Die Wahlkampfsprecherin des Präsidenten, Nathalie Kosciusko-Morizet, zweifelte die Umfrageergebnisse für Sarkozy an. "Ich glaube nicht eine Sekunde daran", sagte die frühere Umweltministerin. Im Wahlkampf habe Sarkozy die Säle bis zum Bersten gefüllt und "eine höllische Dynamik" entfacht. "Nichts ist entschieden", betonte auch Sarkozys Experte für Umfragen, Guillaume Peltier. Immerhin zwölf Millionen der insgesamt knapp 45 Millionen Wahlberechtigten seien noch unentschlossen. Der Präsident kündigte im Fernsehsender RTL an, er werde im Falle seiner Wiederwahl bis zum Jahresende drei bis vier «starke Reformmaßnahmen» umsetzen.

Auch Hollande positionierte sich bereits für den Fall seiner Wahl. In einem Radiointerview forderte er einen niedrigeren Zinssatz der Europäischen Zentralbank (EZB), um das Wachstum anzukurbeln.
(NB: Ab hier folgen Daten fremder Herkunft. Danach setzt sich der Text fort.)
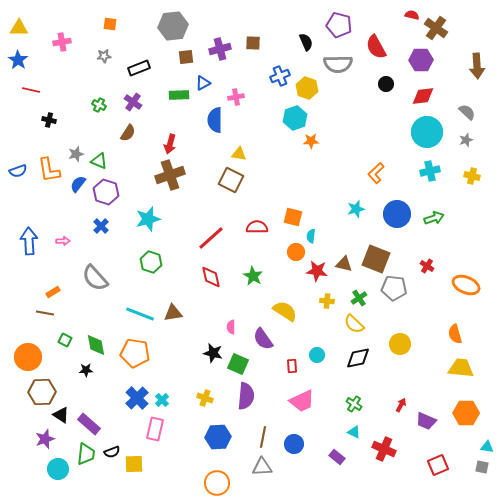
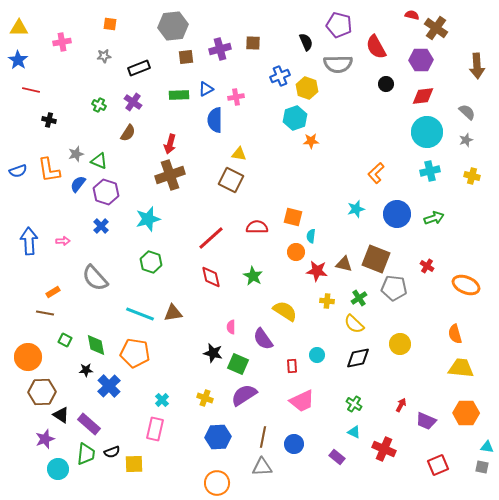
blue triangle at (203, 83): moved 3 px right, 6 px down
purple semicircle at (246, 396): moved 2 px left, 1 px up; rotated 128 degrees counterclockwise
blue cross at (137, 398): moved 28 px left, 12 px up
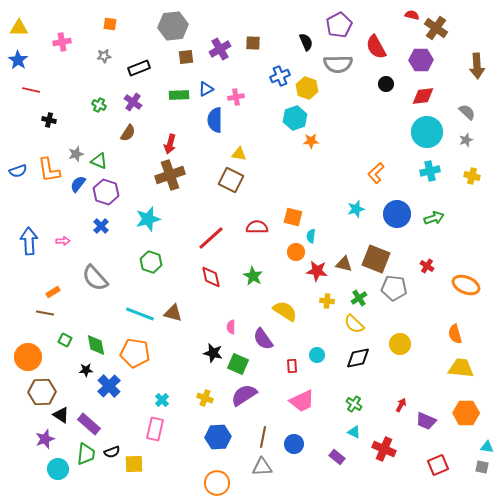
purple pentagon at (339, 25): rotated 30 degrees clockwise
purple cross at (220, 49): rotated 15 degrees counterclockwise
brown triangle at (173, 313): rotated 24 degrees clockwise
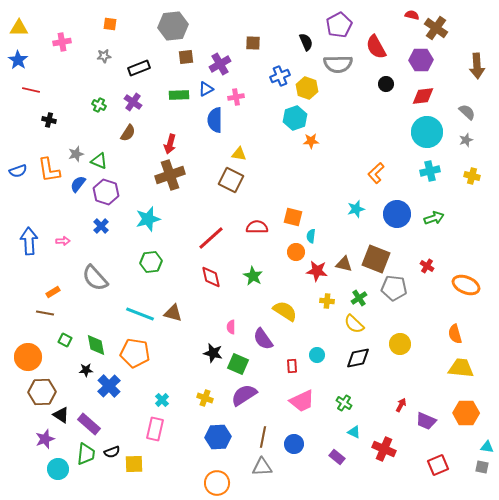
purple cross at (220, 49): moved 15 px down
green hexagon at (151, 262): rotated 25 degrees counterclockwise
green cross at (354, 404): moved 10 px left, 1 px up
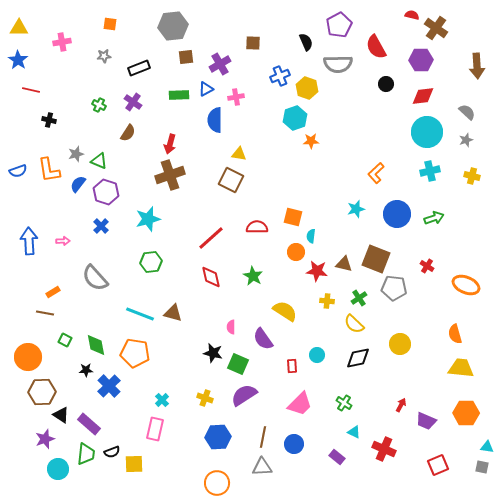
pink trapezoid at (302, 401): moved 2 px left, 3 px down; rotated 20 degrees counterclockwise
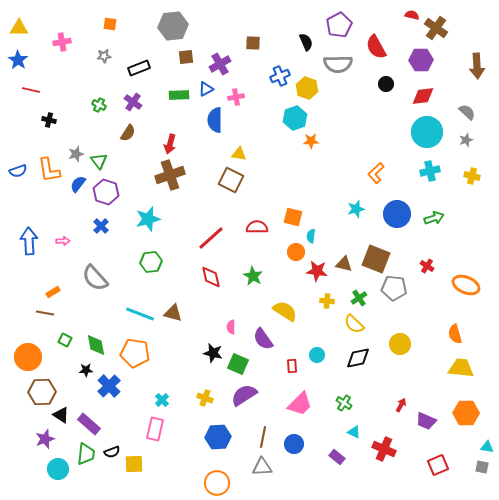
green triangle at (99, 161): rotated 30 degrees clockwise
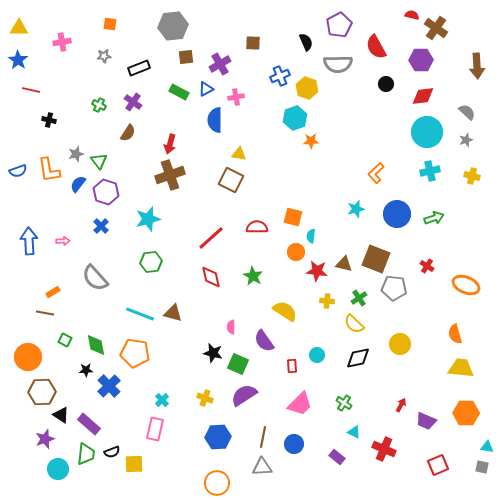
green rectangle at (179, 95): moved 3 px up; rotated 30 degrees clockwise
purple semicircle at (263, 339): moved 1 px right, 2 px down
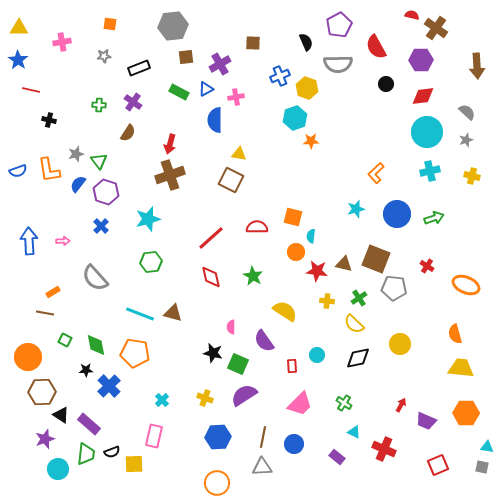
green cross at (99, 105): rotated 24 degrees counterclockwise
pink rectangle at (155, 429): moved 1 px left, 7 px down
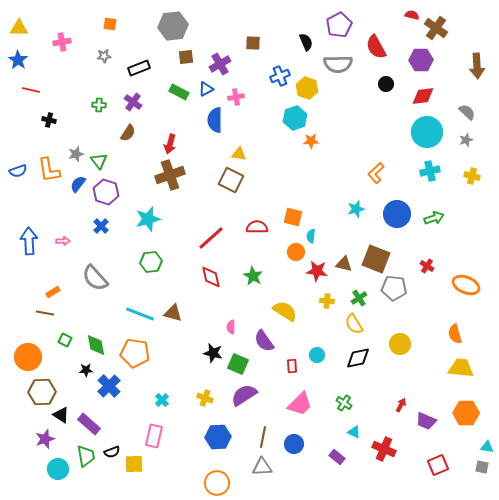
yellow semicircle at (354, 324): rotated 15 degrees clockwise
green trapezoid at (86, 454): moved 2 px down; rotated 15 degrees counterclockwise
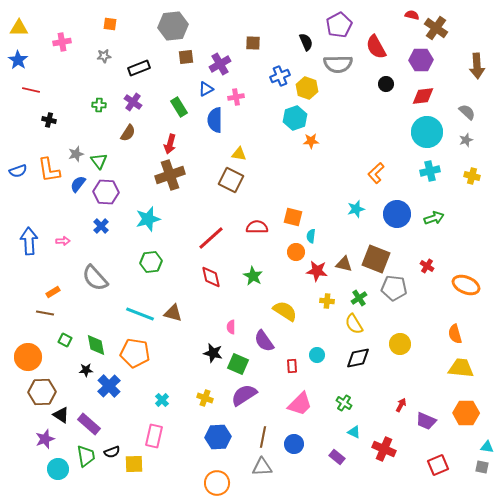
green rectangle at (179, 92): moved 15 px down; rotated 30 degrees clockwise
purple hexagon at (106, 192): rotated 15 degrees counterclockwise
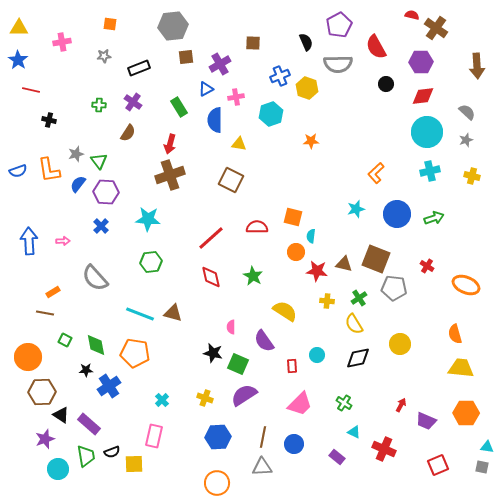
purple hexagon at (421, 60): moved 2 px down
cyan hexagon at (295, 118): moved 24 px left, 4 px up
yellow triangle at (239, 154): moved 10 px up
cyan star at (148, 219): rotated 20 degrees clockwise
blue cross at (109, 386): rotated 10 degrees clockwise
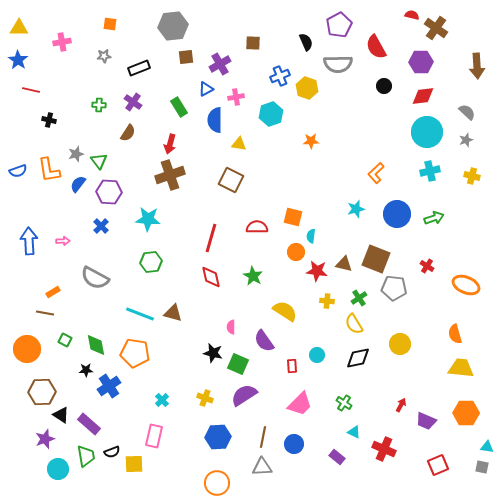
black circle at (386, 84): moved 2 px left, 2 px down
purple hexagon at (106, 192): moved 3 px right
red line at (211, 238): rotated 32 degrees counterclockwise
gray semicircle at (95, 278): rotated 20 degrees counterclockwise
orange circle at (28, 357): moved 1 px left, 8 px up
Außerdem sprach sich der Sozialist für eine Beteiligung Frankreichs an einem möglichen UN-Militäreinsatz in Syrien aus.

Rechts oder links auf dem 3. Platz

Eng dürfte laut Umfragen das Rennen um den dritten Platz zwischen der Rechtsextremen Marine Le Pen und dem Linkskandidaten Jean-Luc Mélenchon werden. Le Pen, die die Meinungsforscher zuletzt mit rund 16 Prozent vor dem Linkspolitiker mit 14 Prozent sahen, sprach am Freitag direkt die Sarkozy-Anhänger an. Sarkozy zu wählen bedeute, «für jemanden zu stimmen, der praktisch schon weg ist», sagte die 43-Jährige im Fernsehsender BFMTV-RMC.

Mélenchon forderte bei seiner letzten Kundgebung in Paris eine möglichst große Mobilisierung seiner Anhänger, um sich vor der Chefin der Front National zu positionieren. Den fünften Platz sagen die Umfragen dem Zentrumskandidaten François Bayrou voraus. Er dürfte etwa zehn Prozent der Stimmen erhalten. Mit lediglich rund zwei Prozent kann die Grünen-Kandidatin Eva Joly rechnen.